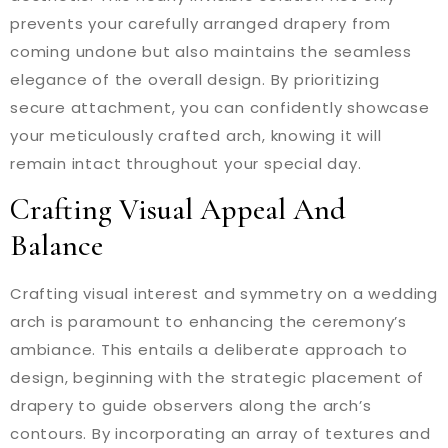
prevents your carefully arranged drapery from
coming undone but also maintains the seamless
elegance of the overall design. By prioritizing
secure attachment, you can confidently showcase
your meticulously crafted arch, knowing it will
remain intact throughout your special day.
Crafting Visual Appeal And
Balance
Crafting visual interest and symmetry on a wedding
arch is paramount to enhancing the ceremony’s
ambiance. This entails a deliberate approach to
design, beginning with the strategic placement of
drapery to guide observers along the arch’s
contours. By incorporating an array of textures and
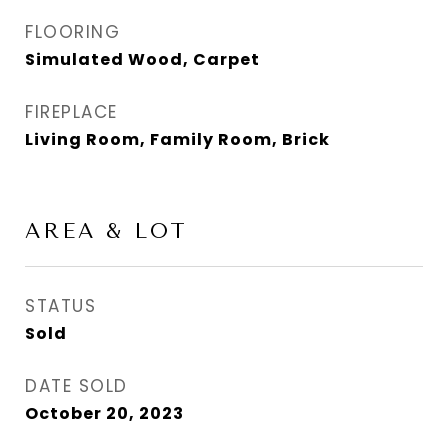
FLOORING
Simulated Wood, Carpet
FIREPLACE
Living Room, Family Room, Brick
AREA & LOT
STATUS
Sold
DATE SOLD
October 20, 2023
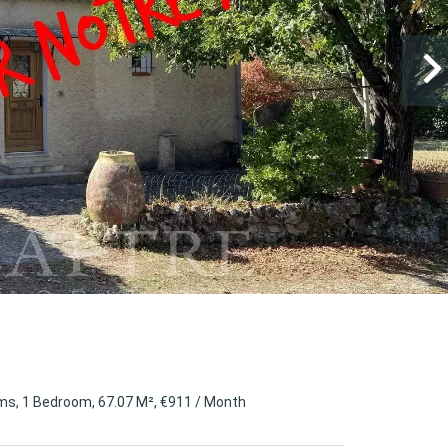
s, 1 Bedroom, 67.07 M², €911 / Month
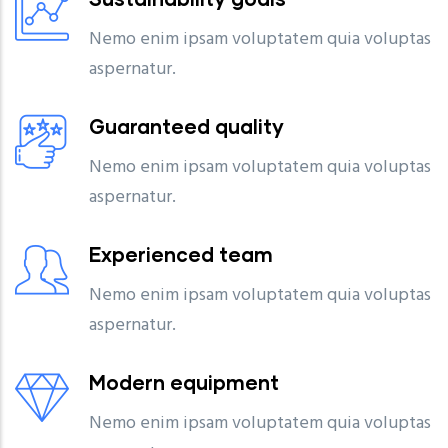
Nemo enim ipsam voluptatem quia voluptas
aspernatur.
Guaranteed quality
Nemo enim ipsam voluptatem quia voluptas
aspernatur.
Experienced team
Nemo enim ipsam voluptatem quia voluptas
aspernatur.
Modern equipment
Nemo enim ipsam voluptatem quia voluptas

━━━━

About this task => Copy each entry exactly as written, and drop the pictures from the copy.

Exercise result =>
prevents your carefully arranged drapery from
coming undone but also maintains the seamless
elegance of the overall design. By prioritizing
secure attachment, you can confidently showcase
your meticulously crafted arch, knowing it will
remain intact throughout your special day.
Crafting Visual Appeal And
Balance
Crafting visual interest and symmetry on a wedding
arch is paramount to enhancing the ceremony’s
ambiance. This entails a deliberate approach to
design, beginning with the strategic placement of
drapery to guide observers along the arch’s
contours. By incorporating an array of textures and
FLOORING
Simulated Wood, Carpet
FIREPLACE
Living Room, Family Room, Brick
AREA & LOT
STATUS
Sold
DATE SOLD
October 20, 2023
s, 1 Bedroom, 67.07 M², €911 / Month
Nemo enim ipsam voluptatem quia voluptas
aspernatur.
Guaranteed quality
Nemo enim ipsam voluptatem quia voluptas
aspernatur.
Experienced team
Nemo enim ipsam voluptatem quia voluptas
aspernatur.
Modern equipment
Nemo enim ipsam voluptatem quia voluptas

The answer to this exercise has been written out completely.